MCA imposed Penalty of Rs.14 Lakhs for Calculation Error in CSR Expenditure:
Ministry of Corporate Affairs vide its Gazette Notification No. A-42011/112/2014-Ad.II,
dated 24.03.2015 (See SO 831(E), dated 24.03.2015) appointed undersigned as
Adjudicating Officer in exercise of the powers conferred by section 454(1) of the
Companies Act, 2013 (herein after known as Act) r/w Companies (Adjudication of
Penalties) Rules, 2014 for adjudging penalties under the provisions of this Act.
Whereas the company viz. AECOM INDIA PRIVATE LIMITED (herein after known as
'company') incorporated under the Companies Act, 1956 having its registered office
as per MCA21 Registry at address 9th Floor, Infinity Tower - C, DLF Cyber City,
DLF Phase-II, Gurgaon,Haryana,122002, India.
Facts about the Case:
This office is in receipt of application on 29.05.2023 (GNL 1 SRN F61320933)
wherein the company, directors and KMP have admitted non-compliance of section
135(3)(o) and Section 135(5) of the Act. It is stated that the Company spent Rs.

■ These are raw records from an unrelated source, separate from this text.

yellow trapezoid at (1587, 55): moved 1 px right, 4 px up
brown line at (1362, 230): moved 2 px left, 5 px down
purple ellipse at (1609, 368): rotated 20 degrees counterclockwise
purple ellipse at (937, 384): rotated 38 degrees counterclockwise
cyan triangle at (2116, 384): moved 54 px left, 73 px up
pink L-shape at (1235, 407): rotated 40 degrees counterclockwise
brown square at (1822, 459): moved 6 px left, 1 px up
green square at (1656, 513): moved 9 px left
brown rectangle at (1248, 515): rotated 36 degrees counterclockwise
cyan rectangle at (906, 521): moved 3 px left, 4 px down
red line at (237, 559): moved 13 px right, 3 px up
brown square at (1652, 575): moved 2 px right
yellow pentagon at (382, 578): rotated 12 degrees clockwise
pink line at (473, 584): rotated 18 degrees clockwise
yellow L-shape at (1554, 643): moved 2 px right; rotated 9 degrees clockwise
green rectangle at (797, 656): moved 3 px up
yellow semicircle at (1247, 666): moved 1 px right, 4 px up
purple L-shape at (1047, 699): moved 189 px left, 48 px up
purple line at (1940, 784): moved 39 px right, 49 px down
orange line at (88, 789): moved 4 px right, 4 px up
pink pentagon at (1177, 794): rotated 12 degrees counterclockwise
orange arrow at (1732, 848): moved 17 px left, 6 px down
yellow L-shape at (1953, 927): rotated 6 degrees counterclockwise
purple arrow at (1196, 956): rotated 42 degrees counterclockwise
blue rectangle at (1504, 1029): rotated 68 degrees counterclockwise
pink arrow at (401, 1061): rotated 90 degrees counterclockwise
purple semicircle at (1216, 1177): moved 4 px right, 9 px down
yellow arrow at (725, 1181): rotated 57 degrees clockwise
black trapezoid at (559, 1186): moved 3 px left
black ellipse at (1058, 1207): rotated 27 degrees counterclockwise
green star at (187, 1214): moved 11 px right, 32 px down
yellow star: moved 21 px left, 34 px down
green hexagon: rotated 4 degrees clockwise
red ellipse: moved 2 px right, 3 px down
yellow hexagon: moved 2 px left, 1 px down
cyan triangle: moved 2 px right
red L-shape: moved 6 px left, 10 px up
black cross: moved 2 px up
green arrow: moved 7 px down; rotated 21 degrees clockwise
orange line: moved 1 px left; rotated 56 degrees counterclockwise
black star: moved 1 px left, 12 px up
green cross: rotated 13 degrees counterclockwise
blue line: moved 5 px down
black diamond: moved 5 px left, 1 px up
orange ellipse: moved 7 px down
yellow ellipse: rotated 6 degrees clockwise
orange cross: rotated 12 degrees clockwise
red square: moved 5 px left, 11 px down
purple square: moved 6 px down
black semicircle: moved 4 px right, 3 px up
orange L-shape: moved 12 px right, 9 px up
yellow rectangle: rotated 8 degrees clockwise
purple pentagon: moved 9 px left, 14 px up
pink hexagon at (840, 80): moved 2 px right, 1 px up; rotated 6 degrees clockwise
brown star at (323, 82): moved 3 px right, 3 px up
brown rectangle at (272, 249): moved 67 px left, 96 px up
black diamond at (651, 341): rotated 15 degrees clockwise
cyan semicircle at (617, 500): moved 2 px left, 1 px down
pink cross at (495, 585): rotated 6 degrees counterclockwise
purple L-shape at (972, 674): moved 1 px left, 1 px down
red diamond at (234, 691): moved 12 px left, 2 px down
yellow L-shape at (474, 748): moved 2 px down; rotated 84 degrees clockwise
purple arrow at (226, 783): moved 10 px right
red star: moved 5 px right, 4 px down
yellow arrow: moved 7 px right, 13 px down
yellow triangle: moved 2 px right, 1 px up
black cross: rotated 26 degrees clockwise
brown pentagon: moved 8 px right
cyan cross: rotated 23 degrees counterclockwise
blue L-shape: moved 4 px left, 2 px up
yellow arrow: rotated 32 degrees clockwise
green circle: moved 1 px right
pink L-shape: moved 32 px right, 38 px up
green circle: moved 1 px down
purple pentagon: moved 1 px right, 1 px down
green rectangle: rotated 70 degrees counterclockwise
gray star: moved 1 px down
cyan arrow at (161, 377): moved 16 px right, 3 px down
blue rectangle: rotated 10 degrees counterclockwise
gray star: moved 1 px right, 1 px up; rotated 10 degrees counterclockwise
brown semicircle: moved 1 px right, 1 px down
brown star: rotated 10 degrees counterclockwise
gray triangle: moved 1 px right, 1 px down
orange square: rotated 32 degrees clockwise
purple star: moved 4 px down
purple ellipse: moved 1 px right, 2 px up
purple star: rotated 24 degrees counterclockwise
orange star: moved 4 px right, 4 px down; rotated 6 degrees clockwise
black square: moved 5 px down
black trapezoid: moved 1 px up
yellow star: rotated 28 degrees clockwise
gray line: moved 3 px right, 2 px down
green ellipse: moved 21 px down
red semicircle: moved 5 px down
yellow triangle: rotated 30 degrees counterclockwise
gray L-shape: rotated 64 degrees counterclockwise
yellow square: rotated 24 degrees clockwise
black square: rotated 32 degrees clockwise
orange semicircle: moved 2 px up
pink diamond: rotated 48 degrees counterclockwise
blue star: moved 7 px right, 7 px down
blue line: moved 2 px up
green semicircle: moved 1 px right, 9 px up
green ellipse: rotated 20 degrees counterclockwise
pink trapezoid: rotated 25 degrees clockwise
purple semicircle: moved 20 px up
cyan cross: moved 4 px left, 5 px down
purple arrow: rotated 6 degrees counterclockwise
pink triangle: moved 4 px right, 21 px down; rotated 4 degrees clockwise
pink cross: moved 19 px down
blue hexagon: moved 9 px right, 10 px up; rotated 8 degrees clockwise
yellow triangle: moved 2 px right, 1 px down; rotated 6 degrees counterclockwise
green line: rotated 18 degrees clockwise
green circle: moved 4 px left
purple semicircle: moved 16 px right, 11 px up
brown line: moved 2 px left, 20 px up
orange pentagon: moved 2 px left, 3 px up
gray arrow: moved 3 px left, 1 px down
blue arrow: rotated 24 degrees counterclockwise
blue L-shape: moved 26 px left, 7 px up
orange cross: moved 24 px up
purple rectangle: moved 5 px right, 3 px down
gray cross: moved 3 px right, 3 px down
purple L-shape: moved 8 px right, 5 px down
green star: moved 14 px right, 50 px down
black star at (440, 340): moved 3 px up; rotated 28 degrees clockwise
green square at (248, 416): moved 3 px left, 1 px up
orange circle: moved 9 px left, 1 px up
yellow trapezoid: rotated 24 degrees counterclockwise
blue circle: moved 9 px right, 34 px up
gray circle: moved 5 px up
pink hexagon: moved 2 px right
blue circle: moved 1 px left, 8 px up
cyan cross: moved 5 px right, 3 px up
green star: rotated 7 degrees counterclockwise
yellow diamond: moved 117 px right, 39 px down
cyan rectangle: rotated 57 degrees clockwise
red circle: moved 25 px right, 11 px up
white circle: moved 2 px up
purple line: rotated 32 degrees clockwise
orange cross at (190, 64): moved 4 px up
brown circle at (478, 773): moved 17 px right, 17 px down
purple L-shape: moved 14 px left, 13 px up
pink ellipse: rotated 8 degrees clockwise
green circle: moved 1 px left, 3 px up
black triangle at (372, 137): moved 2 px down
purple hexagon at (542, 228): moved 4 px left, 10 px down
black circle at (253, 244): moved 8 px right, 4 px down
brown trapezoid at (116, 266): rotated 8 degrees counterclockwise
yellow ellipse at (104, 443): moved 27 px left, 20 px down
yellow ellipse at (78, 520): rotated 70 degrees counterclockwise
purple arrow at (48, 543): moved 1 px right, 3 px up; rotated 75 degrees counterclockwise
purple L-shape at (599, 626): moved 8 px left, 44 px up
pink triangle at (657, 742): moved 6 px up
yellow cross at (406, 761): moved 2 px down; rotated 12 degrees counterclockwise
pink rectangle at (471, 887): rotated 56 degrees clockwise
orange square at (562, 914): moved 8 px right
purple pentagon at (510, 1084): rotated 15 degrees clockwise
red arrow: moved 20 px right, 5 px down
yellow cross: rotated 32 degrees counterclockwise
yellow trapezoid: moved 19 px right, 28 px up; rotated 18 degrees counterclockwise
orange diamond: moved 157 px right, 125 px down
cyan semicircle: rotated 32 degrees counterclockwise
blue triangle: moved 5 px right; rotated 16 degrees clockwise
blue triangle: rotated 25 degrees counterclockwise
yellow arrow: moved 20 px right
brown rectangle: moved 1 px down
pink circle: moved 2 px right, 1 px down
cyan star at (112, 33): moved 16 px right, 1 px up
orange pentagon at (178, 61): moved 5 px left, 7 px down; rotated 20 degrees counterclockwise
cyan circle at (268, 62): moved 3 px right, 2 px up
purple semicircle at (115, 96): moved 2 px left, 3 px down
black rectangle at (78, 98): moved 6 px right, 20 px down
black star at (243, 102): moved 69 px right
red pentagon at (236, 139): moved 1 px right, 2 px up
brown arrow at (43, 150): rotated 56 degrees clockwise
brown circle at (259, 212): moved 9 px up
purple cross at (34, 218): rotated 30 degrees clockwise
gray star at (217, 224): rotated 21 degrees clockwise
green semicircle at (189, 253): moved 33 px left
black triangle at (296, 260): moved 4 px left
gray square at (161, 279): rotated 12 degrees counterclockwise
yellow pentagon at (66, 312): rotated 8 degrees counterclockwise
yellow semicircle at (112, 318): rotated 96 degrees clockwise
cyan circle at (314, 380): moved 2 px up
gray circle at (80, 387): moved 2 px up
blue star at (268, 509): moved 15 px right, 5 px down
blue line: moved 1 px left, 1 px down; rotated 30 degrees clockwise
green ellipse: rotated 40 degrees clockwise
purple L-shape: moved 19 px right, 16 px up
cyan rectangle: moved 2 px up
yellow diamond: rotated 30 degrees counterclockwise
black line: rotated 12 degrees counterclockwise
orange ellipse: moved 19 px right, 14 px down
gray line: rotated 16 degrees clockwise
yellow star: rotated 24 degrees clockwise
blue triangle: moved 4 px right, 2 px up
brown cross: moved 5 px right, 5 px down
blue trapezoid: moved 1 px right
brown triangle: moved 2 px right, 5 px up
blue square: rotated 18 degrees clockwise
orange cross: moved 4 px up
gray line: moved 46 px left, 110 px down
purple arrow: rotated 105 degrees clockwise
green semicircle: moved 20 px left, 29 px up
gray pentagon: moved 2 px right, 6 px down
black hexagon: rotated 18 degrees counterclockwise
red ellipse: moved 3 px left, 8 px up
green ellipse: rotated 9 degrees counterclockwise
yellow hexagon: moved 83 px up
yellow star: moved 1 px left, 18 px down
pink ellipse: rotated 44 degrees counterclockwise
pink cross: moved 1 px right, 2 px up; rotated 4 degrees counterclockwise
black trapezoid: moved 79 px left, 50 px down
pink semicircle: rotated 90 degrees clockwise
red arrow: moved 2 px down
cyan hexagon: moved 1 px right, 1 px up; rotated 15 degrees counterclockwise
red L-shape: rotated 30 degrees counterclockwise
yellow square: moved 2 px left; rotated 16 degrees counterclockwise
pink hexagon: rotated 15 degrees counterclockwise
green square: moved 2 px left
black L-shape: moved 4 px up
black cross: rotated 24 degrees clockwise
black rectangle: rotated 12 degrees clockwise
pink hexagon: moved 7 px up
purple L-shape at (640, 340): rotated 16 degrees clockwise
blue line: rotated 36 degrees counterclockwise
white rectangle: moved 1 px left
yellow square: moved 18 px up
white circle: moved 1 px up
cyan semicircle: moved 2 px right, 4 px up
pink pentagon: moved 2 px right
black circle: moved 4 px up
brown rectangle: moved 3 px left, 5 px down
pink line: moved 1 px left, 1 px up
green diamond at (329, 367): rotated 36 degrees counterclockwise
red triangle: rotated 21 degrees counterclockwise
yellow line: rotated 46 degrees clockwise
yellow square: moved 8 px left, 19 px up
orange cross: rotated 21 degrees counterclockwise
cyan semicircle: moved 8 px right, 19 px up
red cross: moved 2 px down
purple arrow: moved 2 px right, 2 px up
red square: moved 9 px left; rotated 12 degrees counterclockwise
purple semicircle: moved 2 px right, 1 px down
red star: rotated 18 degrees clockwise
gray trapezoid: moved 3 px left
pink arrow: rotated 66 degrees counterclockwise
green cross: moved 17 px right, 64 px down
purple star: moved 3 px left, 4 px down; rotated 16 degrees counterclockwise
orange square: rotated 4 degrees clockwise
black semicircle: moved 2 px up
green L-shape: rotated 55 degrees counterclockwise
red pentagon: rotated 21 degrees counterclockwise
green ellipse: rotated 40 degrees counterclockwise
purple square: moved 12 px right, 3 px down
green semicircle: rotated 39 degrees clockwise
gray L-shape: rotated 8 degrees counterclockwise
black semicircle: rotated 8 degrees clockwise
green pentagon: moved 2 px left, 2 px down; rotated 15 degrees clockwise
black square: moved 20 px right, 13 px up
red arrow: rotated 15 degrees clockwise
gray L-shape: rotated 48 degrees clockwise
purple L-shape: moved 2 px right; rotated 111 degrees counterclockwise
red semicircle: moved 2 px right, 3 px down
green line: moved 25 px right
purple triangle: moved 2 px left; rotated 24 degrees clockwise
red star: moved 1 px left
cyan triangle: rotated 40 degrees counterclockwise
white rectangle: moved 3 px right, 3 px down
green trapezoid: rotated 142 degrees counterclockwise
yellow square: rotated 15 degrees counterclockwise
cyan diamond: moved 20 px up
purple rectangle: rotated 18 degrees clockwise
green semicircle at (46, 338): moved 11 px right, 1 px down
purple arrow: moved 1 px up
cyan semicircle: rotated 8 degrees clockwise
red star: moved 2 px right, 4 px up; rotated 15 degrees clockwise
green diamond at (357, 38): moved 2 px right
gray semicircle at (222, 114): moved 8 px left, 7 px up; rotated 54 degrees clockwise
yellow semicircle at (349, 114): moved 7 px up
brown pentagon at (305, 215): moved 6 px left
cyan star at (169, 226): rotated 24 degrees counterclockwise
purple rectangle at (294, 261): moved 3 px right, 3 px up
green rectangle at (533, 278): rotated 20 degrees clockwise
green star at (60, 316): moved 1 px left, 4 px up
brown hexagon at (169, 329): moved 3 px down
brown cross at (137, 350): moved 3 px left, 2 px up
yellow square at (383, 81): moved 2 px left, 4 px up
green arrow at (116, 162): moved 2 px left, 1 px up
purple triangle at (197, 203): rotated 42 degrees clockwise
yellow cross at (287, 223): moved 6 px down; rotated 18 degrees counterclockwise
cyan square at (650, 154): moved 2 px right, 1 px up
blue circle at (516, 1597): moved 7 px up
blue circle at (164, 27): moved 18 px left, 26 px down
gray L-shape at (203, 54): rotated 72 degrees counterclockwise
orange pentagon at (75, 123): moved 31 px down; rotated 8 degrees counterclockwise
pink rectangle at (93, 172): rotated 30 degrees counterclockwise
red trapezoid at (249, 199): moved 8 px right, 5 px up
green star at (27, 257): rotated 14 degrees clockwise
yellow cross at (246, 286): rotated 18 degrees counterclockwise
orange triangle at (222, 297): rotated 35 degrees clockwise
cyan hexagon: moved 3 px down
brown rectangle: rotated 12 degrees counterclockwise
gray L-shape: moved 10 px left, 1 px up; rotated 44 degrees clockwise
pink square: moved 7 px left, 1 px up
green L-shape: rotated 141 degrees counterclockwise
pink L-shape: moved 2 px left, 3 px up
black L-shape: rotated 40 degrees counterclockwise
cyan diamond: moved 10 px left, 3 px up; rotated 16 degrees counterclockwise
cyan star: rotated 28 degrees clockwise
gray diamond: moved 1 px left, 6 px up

65,53,120/- on account of CSR during the F.Y. 2021-22. Subsequently the Company
noticed a calculation error and as per the revised calculation the spending requirement
was Rs. 71,88,446/- which resulted in an underspending of Rs.6,35,326/- towards its
CSR obligation for F.Y. 2021-22.
That the Company came to know about the unspent amount of Rs. 6,35,326/-
after the expiry of time limit of 6 months from end of Financial Year, provided in the
law for transfer of unspent amount to the funds specified in Schedule VII
Subsequently, the company transferred Rs. 6,35,866 against unspent amount
of Rs. 6,35,326/- to "PM Cares Fund", a fund specified under Schedule VII of the
Companies Act 2013 on December 09, 2022
A SCN was issued to company vide dated 19.09.2023 in response to which
company had submitted its reply on 03.10.2023. In view of submissions made in reply,
a hearing in the matter was scheduled for oral submissions on 28.12.2023. Mr. Neeraj
Kumar (KMP) and Mr. Divesh Goya! (PCS) authorised representatives of the Company
appeared for hearing and submitted as under
That in the present case the company has already rectified the default and it has on
its own filed an application to adjudicate this matter. Therefore, a lenient view may
be taken at the time of imposition of penalties.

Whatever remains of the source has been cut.